Inside this issue
The Perils of ETTR and Lightroom
Amateur Photographer who plays with big cameras and film when in between digital photographs.
Whilst taking some test shots in my front garden last week, I noticed something strange going on. It wasn't a problem capturing the images, I remember taking a normal exposure and then taking +1 and +2 brackets and the +2 bracket was obviously clipped on the back of the camera (as shown below).
Knowing that the camera clipping indicator lies, I imported the images into Lightroom, set the highlight clipping indicator and then picked the brightest image that didn’t show any clipping. I figured this was a pretty good way of getting the best exposure.
However, on looking at the other exposures I noticed that the colours were different. Here’s a screenshot of a lightroom side by side.
I know that some camera profiles can have hue twists (see here & here) so I changed to an untwisted profile (which didn’t make much difference) and then balanced the exposures across the two frames. Here’s the result.
Now that’s pretty clearly different! Not only have pinky clouds changed to yellow, the sky to the right-hand side of it has become slightly bluer. Here's an image showing the difference between the two files (using the difference layer in Photoshop).
Having done a bit of raw file analysis before, I already have the excellent raw analysis software ‘Rawdigger’ installed. This is an application that allows you to look at the actual RGB channel data from a raw file. So here you go - the green area shows a clipped green channel.
Low and behold the file that displayed no clipping in Lightroom is clipped! Here’s a plot showing the clipped area in the green channel - and not just a bit, a huge amount.
Here’s a crop of that showing the area most affected by the colour shift.
Interestingly the colour shift isn’t just confined to the area that has clipped. We’ll try and explain that in a moment but for now, have a look at this graph which shows the green channel before and after Lightroom ‘fixes’ the clipping (see the black line on the clipping area image above to see the area that this graph represents).
Well, this explains some of the problem. If I add green to the ‘correct’ image, I get a slightly pukey yellow that matches the clipped photo. How does Lightroom know what shape to reconstruct? Well as far as I can tell, it uses information from the non-clipped layers to guess what the clipped layer should look like.
The last part of the problem is why has the colour been affected in areas outside the clipped area. To see why this has happened it’s helpful to show just what the clipped file should look like. I’ve used Raw Photo Processor to process the image and this is what it shows.
So you can see that when the green is clipped, we get a strong magenta cast. I presume that Lightroom is then adding green back into the area to compensate for this but some of the green overlaps into the unclipped areas.
This is just conjecture as Adobe provide no details to tell us what they do when recovering clipped channels.
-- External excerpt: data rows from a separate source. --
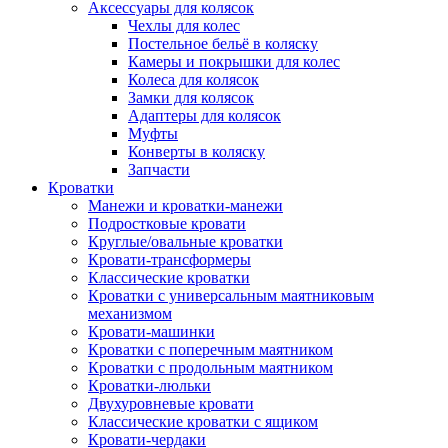
Аксессуары для колясок
Чехлы для колес
Постельное бельё в коляску
Камеры и покрышки для колес
Колеса для колясок
Замки для колясок
Адаптеры для колясок
Муфты
Конверты в коляску
Запчасти
Кроватки
Манежи и кроватки-манежи
Подростковые кровати
Круглые/овальные кроватки
Кровати-трансформеры
Классические кроватки
Кроватки с универсальным маятниковым
механизмом
Кровати-машинки
Кроватки с поперечным маятником
Кроватки с продольным маятником
Кроватки-люльки
Двухуровневые кровати
Классические кроватки с ящиком
Кровати-чердаки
What I’m sure you can tell though is that it would be difficult to fix the image with the magenta shown above even if you did it by hand and knew what you were trying to achieve. To think that Lightroom could do it automatically without a problem is quite a stretch, but it’s very impressive that they have done as well as they have.
Restating the Problem
After all, this it is probably worth saying what the problem is again
Lightroom doesn’t tell you when a raw file has clipped data in it
Lightroom’s fix for clipping can affect the colours quite dramatically
There isn’t anything Adobe could do to get a better result but they really should show a warning if a file is being reconstructed from clipped information and it would help to show where that clipping is happening.
A perfect solution would be a button in Lightroom that shows real clipping in the raw file and a flag that could be shown in thumbnail view.
What you can do about it
The most important thing here is to be extra wary about clipped files in Lightroom. You can check for real clipping by converting your image to the "2005 Process" (Look in you Camera Calibration section at the bottom of the Develop Module settings column). This process version doens't do the fancy highlight recovery and seems to show proper raw clipping. Don't forget to change it back though!!
The better solution is to address this at the moment of capture. I tend to bracket my shots, not just to make sure I don’t clip highlights but also to have some overexposed files to get better shadow detail. Because I know I have brackets separated by one stop, I can choose the file one or two stops below the one showing clipping (or at least I can compare them for colour). I might even check the file in Rawdigger (a very good application for sanity checking raw files and learning just where your images start clipping).
If you’re only taking a single image, I would be more cautious about exposing to the right. Fortunately, most cameras highlight clipping warnings are cautious, so I would use these as a guide (perhaps they knew what they were doing after all). Alternatively, you could spot-meter your subject - something I know a few photographers do successfully.
Expose to the right has been the mantra of the accomplished photographer for some time now but I've always had a feeling it was a risky proposition. After seeing how Lightroom behaves I'm now more certain than ever that while ETTR is correct, the chance of clipping, the lack of tools in Lightroom to show clipping and the possible colour distortions means that perhaps it's better to leave some headroom in your files.